According to the film, between 17,000 and 18,000 people are trafficked across international borders into the United States. Children can be trafficked at ages as young as 13 and 14. About 100,000 American kids a year are victims of child prostitution and trafficking.

The film demonstrated how the human body can be owned, used, and reused to make profit with consumers, distributors, and wholesalers governed by supply and demand like any other business.
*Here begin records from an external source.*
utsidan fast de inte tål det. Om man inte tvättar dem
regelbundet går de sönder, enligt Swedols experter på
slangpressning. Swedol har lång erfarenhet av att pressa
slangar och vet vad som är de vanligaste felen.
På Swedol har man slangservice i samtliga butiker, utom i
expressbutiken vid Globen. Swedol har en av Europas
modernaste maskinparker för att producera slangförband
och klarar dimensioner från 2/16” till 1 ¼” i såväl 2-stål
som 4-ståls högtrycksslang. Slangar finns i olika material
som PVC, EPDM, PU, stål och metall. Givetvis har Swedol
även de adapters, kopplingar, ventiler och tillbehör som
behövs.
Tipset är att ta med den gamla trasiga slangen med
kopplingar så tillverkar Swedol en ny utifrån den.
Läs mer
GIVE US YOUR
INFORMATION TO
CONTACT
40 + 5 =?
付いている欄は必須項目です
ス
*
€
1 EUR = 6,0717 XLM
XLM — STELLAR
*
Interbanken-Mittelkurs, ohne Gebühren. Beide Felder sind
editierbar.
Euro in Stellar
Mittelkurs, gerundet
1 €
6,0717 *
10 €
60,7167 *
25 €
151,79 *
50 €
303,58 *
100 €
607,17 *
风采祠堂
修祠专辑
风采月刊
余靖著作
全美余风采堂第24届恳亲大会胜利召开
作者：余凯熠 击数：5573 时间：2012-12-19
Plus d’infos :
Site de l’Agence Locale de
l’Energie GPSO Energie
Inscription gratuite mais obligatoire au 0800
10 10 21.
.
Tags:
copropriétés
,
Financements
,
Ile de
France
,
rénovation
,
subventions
It introduced the lifestyle of 21st century modern day sex slaves in the states of Texas, Georgia, California, New York and Arizona.
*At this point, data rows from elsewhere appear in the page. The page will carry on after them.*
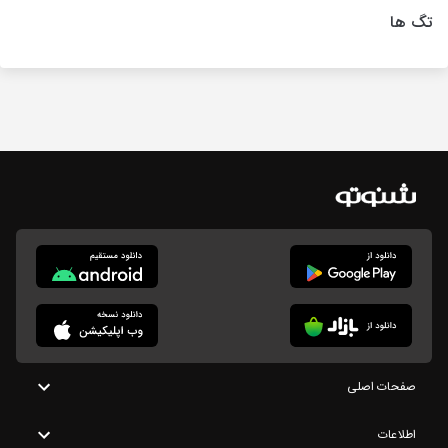
تگ ها
صفحات اصلی
اطلاعات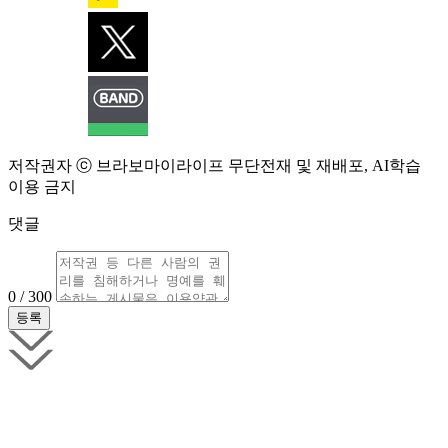
저작권자 ⓒ 브라보마이라이프 무단전재 및 재배포, AI학습
이용 금지
댓글
0 / 300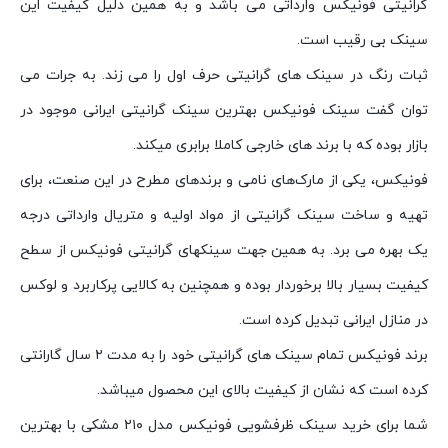
گرانیتی فونیکس وارداتی می باشد و به همین دلیل کیفیت این
سینک بی رقیب است.
ثبات رنگ در سینک های گرانیتی حرف اول را می زند. به جرات می
توان گفت سینک فونیکس بهترین سینک گرانیتی ایرانی موجود در
بازار بوده که با برند های خارجی کاملا برابری میکند.
فونیکس، یکی از مارک‌های نامی و برندهای مطرح در این صنعت، برای
تهیه و ساخت سینک گرانیتی از مواد اولیه و متریال وارداتی درجه
یک بهره می برد. به همین جهت سینکهای گرانیتی فونیکس از سطح
کیفیت بسیار بالا برخوردار بوده و همچنین به کالایی پرکاربرد و لوکس
در منازل ایرانی تبدیل کرده است.
برند فونیکس تمام سینک های گرانیتی خود را به مدت ۲ سال گارانتی
کرده است که نشان از کیفیت بالای این محصول میباشد.
شما برای خرید سینک ظرفشویی فونیکس مدل ۲۱۰ مشکی با بهترین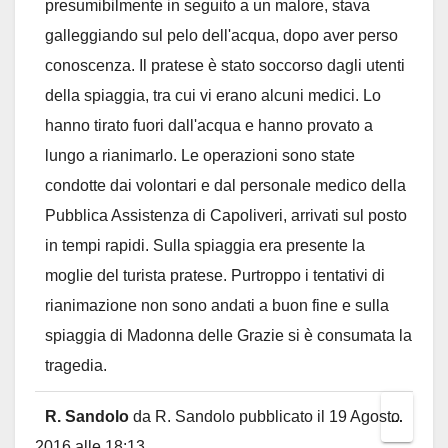
presumibilmente in seguito a un malore, stava
galleggiando sul pelo dell'acqua, dopo aver perso
conoscenza. Il pratese è stato soccorso dagli utenti
della spiaggia, tra cui vi erano alcuni medici. Lo
hanno tirato fuori dall'acqua e hanno provato a
lungo a rianimarlo. Le operazioni sono state
condotte dai volontari e dal personale medico della
Pubblica Assistenza di Capoliveri, arrivati sul posto
in tempi rapidi. Sulla spiaggia era presente la
moglie del turista pratese. Purtroppo i tentativi di
rianimazione non sono andati a buon fine e sulla
spiaggia di Madonna delle Grazie si è consumata la
tragedia.
R. Sandolo
da
R. Sandolo
pubblicato il
19 Agosto
Toggl
...
2016
alle
18:13
this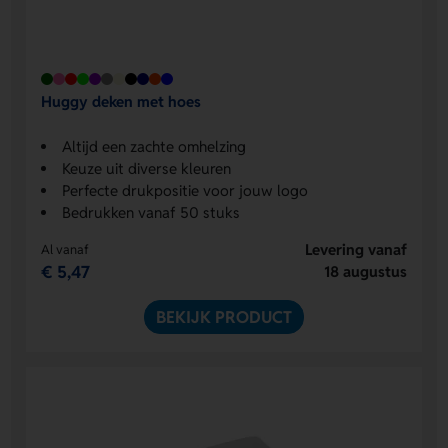
Huggy deken met hoes
Altijd een zachte omhelzing
Keuze uit diverse kleuren
Perfecte drukpositie voor jouw logo
Bedrukken vanaf 50 stuks
Levering vanaf
Al vanaf
€ 5,47
18 augustus
BEKIJK PRODUCT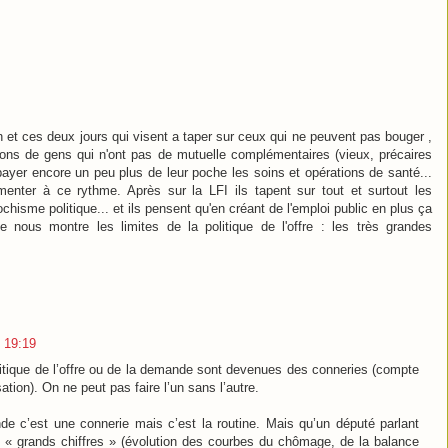
 et ces deux jours qui visent a taper sur ceux qui ne peuvent pas bouger ,
llions de gens qui n'ont pas de mutuelle complémentaires (vieux, précaires
payer encore un peu plus de leur poche les soins et opérations de santé...
gmenter à ce rythme. Après sur la LFI ils tapent sur tout et surtout les
ochisme politique... et ils pensent qu'en créant de l'emploi public en plus ça
le nous montre les limites de la politique de l'offre : les très grandes
 19:19
litique de l’offre ou de la demande sont devenues des conneries (compte
ation). On ne peut pas faire l’un sans l’autre.
nde c’est une connerie mais c’est la routine. Mais qu’un député parlant
 « grands chiffres » (évolution des courbes du chômage, de la balance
“Most people thought this was an international issue and that it didn’t really happen as much here in the States as far as our children are concerned, but obviously very quickly I learned that this is not the case and that we have many victims in the state of Connecticut,” said Yvette Young, Human Anti Traffic and Response Team Coordinator.

Young was joined by three other panelists giving their expertise on this growing issue of human trafficking in Connecticut.

The panelists include Erin Williamson, the Survivor Care Program Director of Love 146; Dave Falback, an analyst for Law Enforcement on Human Trafficking; Brian Sibley, a Connecticut State Prosecutor; and Annmarie Boulay, an outreach worker at Wintonbury Church for “The Underground,” a program to end sex trafficking and exploitation.

“We have prevention curriculum helping the youth identify what a healthy relationship is, but not only in the context of human trafficking. It is taught in detention centers, group home placements, foster care, and any after school program that can get to the youth,” said Williamson.

According to the film, most of the children being trafficked are in group homes, runaways, and have experienced some type of sexual abuse in their life. In Connecticut, it also includes the children that live in a stable home with a family.

Young said, “In the state of Connecticut last year, 67% of the kids who were referred to the department were living at home with a parent or guardian. It happens in every part of the state of Connecticut. Human trafficking in Connecticut is a backyard issue. If you don’t believe it’s happening in your community, then you’re completely misinformed.”